EXERCISE DIRECTIONS:
For every line in the records below that holds "Weaknesses", make a copy.

DATA SHOWN:
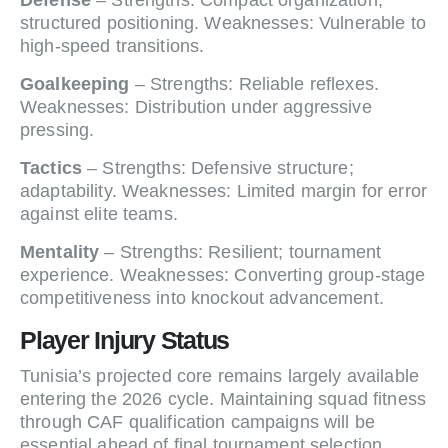
Defense
– Strengths: Compact organization;
structured positioning. Weaknesses: Vulnerable to
high-speed transitions.
Goalkeeping
– Strengths: Reliable reflexes.
Weaknesses: Distribution under aggressive
pressing.
Tactics
– Strengths: Defensive structure;
adaptability. Weaknesses: Limited margin for error
against elite teams.
Mentality
– Strengths: Resilient; tournament
experience. Weaknesses: Converting group-stage
competitiveness into knockout advancement.
Player Injury Status
Tunisia’s projected core remains largely available
entering the 2026 cycle. Maintaining squad fitness
through CAF qualification campaigns will be
essential ahead of final tournament selection.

EXERCISE RESULT:
structured positioning. Weaknesses: Vulnerable to
Weaknesses: Distribution under aggressive
adaptability. Weaknesses: Limited margin for error
experience. Weaknesses: Converting group-stage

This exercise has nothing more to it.